The recent measures announced by Chinese central authorities targeting cross-border gambling will further compound the local junket sector but a hit to mass and premium mass business is not expected, analysts from Sanford C. Bernstein have assessed.
‘The area where Macau is impacted is via junkets that operate in both Macau and overseas and also when Chinese visitors in Macau are induced to join online gambling activity and/or approached to go to an overseas destination for future trips. These activities will be monitored and legal action taken in Macau,’ the brokerage state din a recently published note.
On February 5 China’s Ministry of Public Security issued a statement urging criminal suspects in cross-border gambling to ‘surrender’ and focused on overseas gambling groups that are attracting gambling during the Chinese New Year.
The notice highlighted that authorities would be taking action against individuals engaged in criminal activity tied to overseas gambling, with Bernstein believing it is also linked to the ‘rampant spread’ of illegal online gambling in China.
The announcement follows several legislative changes imposed by the Chinese central government to tackle cross-border gambling promotion.
China’s National People’s Congress recently passed an amendment to its criminal law that will, from 1 March 2021, create a new crime against cross-border casinos found to be organizing or soliciting Chinese citizens to gamble and increase penalties for those found guilty of serious breaches.
The amendment specifically targets anyone who ‘organizes mainland Chinese citizens to gamble outside the country (borders)’.
Last month China’s Ministry of Culture and Tourism also announced that it would extend its travel blacklist of overseas gambling jurisdictions or countries that promote gambling tourism for Chinese nationals.
‘We believe several countries are targeted, including The Philippines, Cambodia and Myanmar. In addition, there is likely to be scrutiny of Laos, Vietnam, and other foreign gambling destinations (we do not believe Singapore is a target in this action partly due to the gaming industry there having strong regulation with regard to junkets and anti-money laundering,’ Bernstein added.
According to numbers cited by Bernstein, last year Chinese authorities disclosed that they had pursued some 3,500 cases and detained about 75,000 suspects amid a sweeping crackdown on cross-border and online gambling.

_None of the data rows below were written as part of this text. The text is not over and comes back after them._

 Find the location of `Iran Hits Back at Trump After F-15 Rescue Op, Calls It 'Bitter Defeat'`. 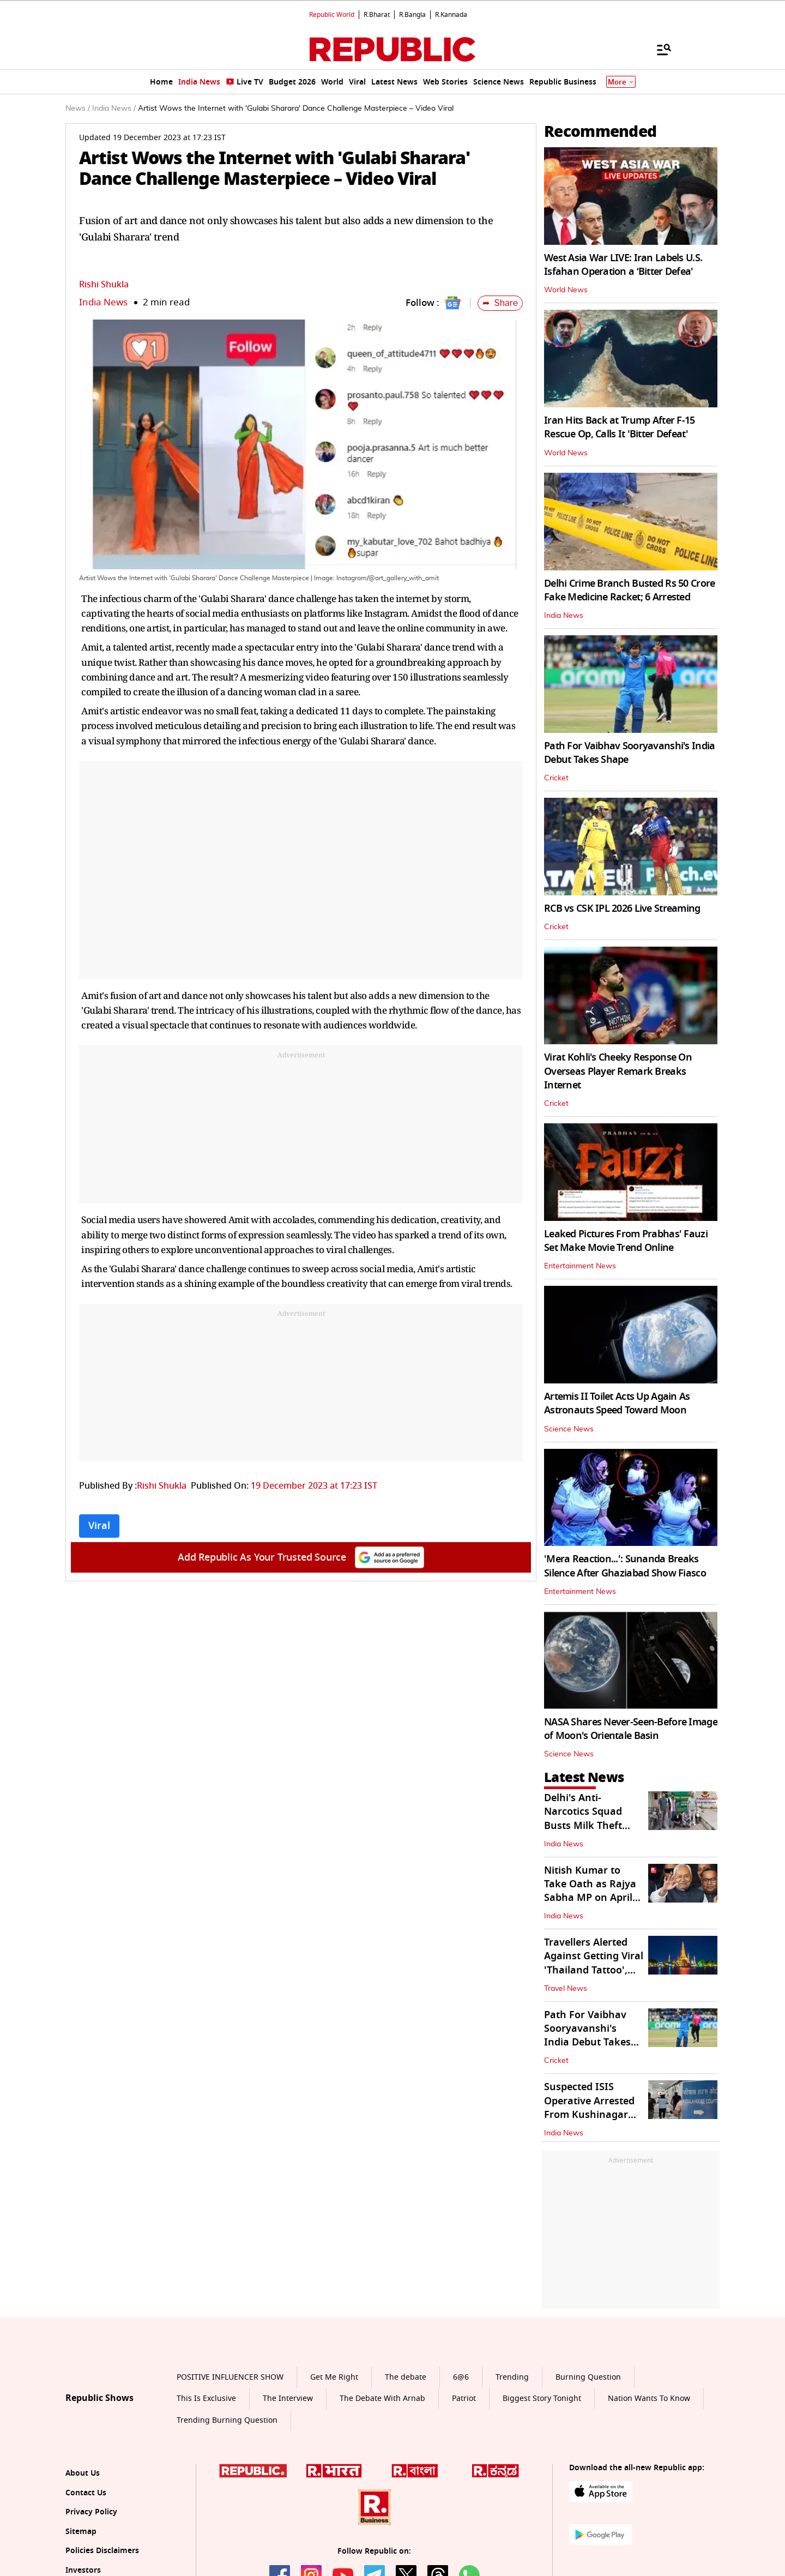

Iran Hits Back at Trump After F-15 Rescue Op, Calls It 'Bitter Defeat' is located at coordinates (619, 427).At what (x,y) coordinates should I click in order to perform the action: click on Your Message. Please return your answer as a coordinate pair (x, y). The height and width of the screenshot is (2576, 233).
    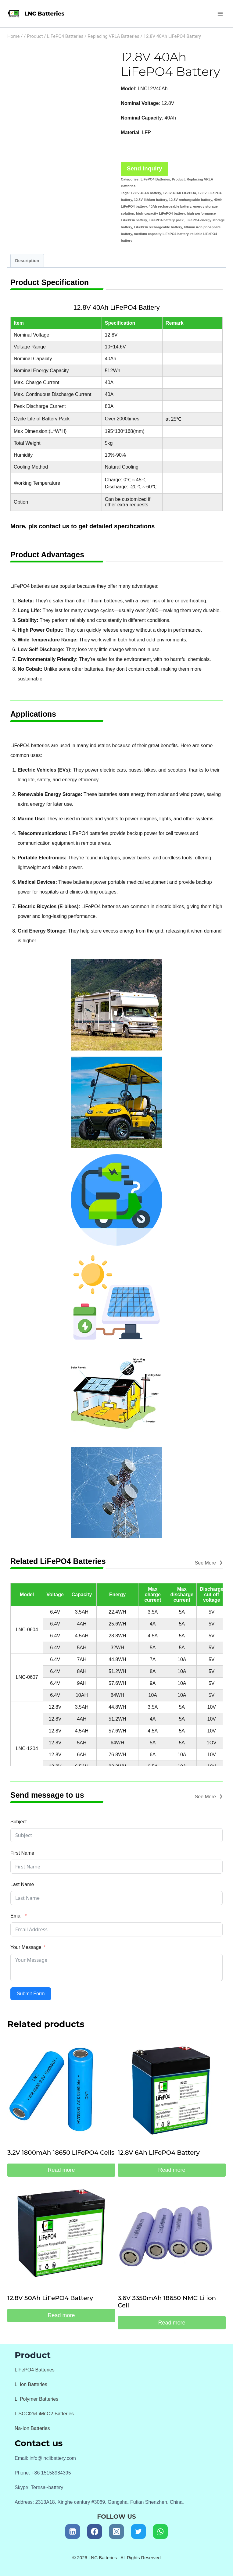
    Looking at the image, I should click on (25, 1947).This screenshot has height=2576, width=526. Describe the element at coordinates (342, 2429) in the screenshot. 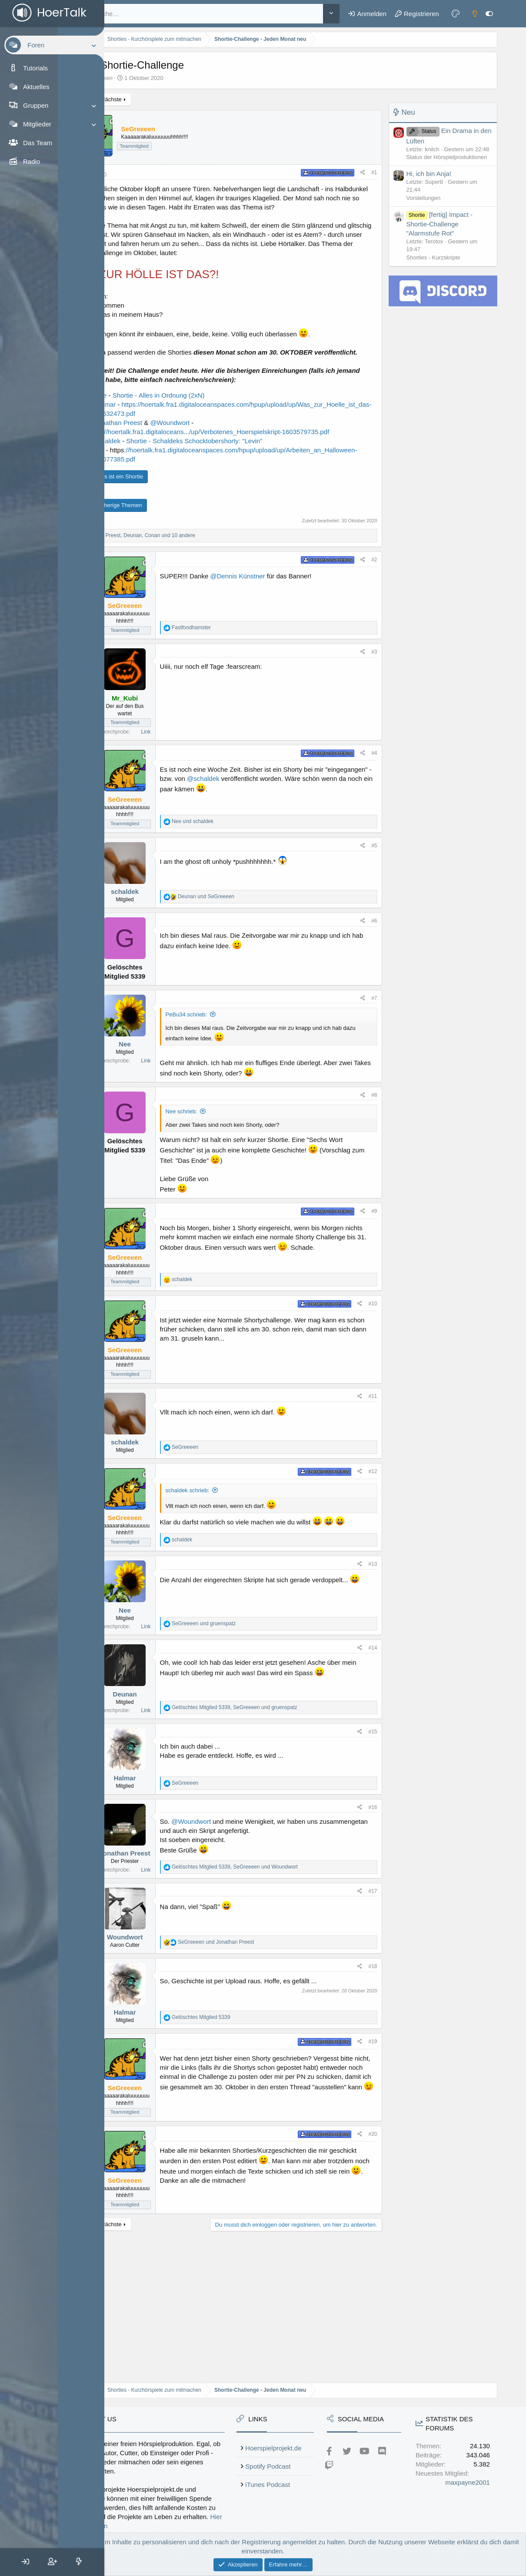

I see `iTunes Podcast` at that location.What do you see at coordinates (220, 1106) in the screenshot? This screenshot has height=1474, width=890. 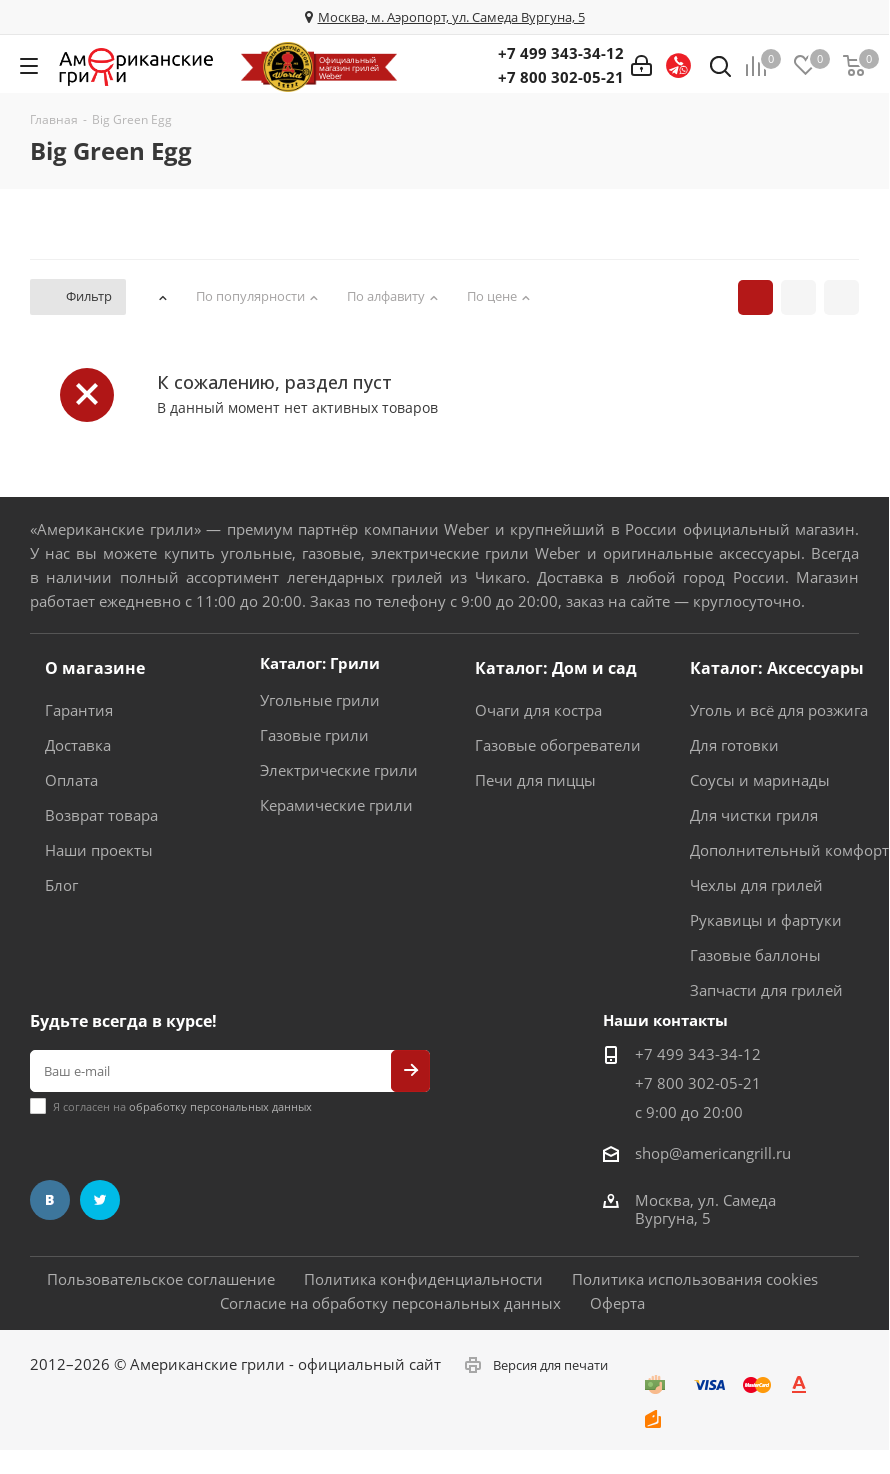 I see `обработку персональных данных` at bounding box center [220, 1106]. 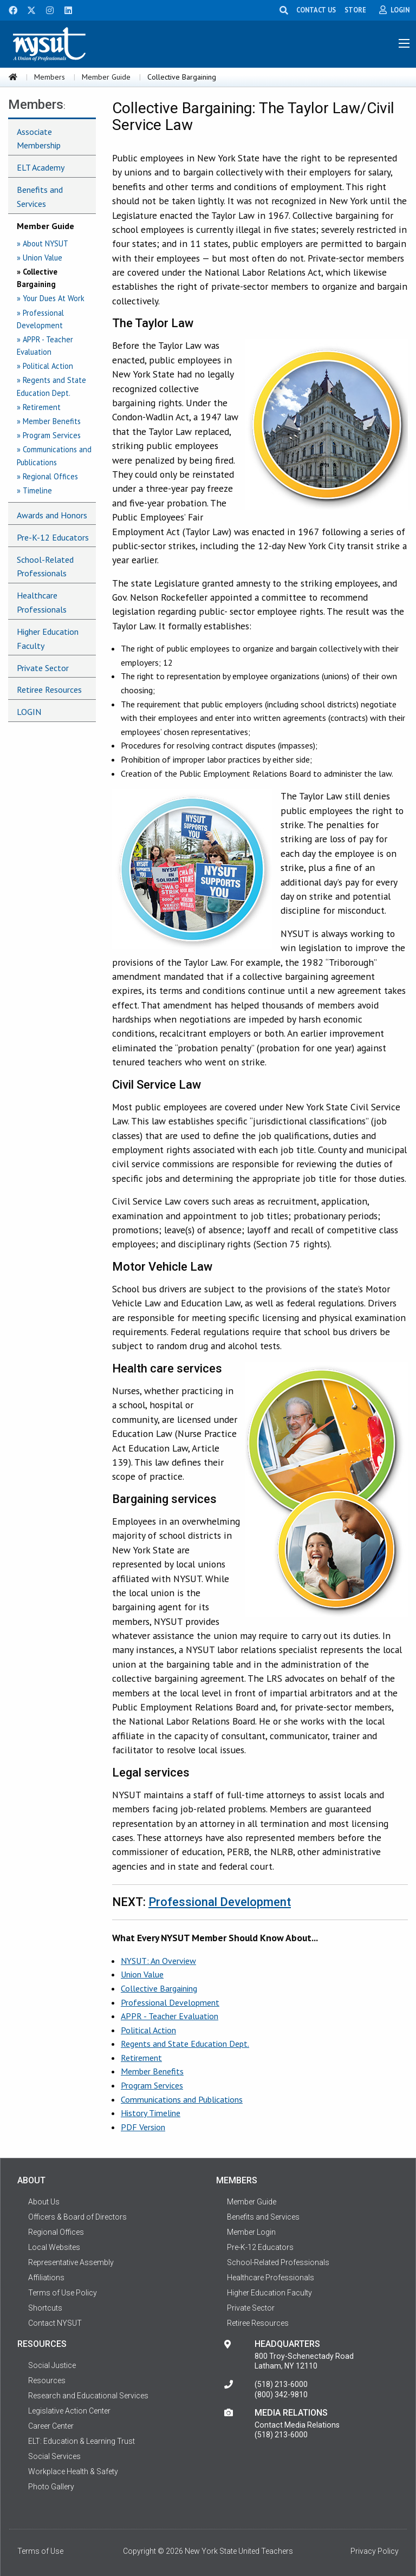 What do you see at coordinates (49, 689) in the screenshot?
I see `Retiree Resources` at bounding box center [49, 689].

‘Over 2,260 gambling platforms (we believe this refers to online gambling), as
well as around 1,960 illegal payment platforms and underground banking operations were also shut down in 2020. Further, 600 Chinese nationals wanted for illegal gambling and money laundering-related activity were repatriated from overseas back to China during the year,’ the brokerage added in a note.
As for the most recent Ministry of Public Security statement, Bernstein analysts consider that the ministry crackdown will focus on junkets and agents, funders of these operations, and channels for moving money overseas.
Aside from an extra hit in the already hurting local junket business, the brokerage does not expect a direct impact to mass and premium mass business we expect to have limited impact.
‘The bigger impact would be to junket VIP in Macau (~80%+ of rolling business in Macau), which is already under pressure due to liquidity concerns. Macau junket agents operate in China under the radar and their activity always fell into a shady grey area,’ Bernstein noted.
Int he last quarter of 2020 VIP baccarat contributed just MOP7.6 billion or about 34.5 per cent of the total MOP22 billion gambling operators generated in combined revenue, the first time VIP has slipped below a 40 per cent share.
The financial consultancy argued that with the current law changes and government actions, the junket system that has been in place, will undergo a fundamental change but it will not likely disappear completely.
‘A continued shift to premium direct (direct VIP) and premium mass occurring in Macau will continue to accelerate as we have written about at length. Mass remains the key driver of long-term value creation in Macau,’ the brokerage added.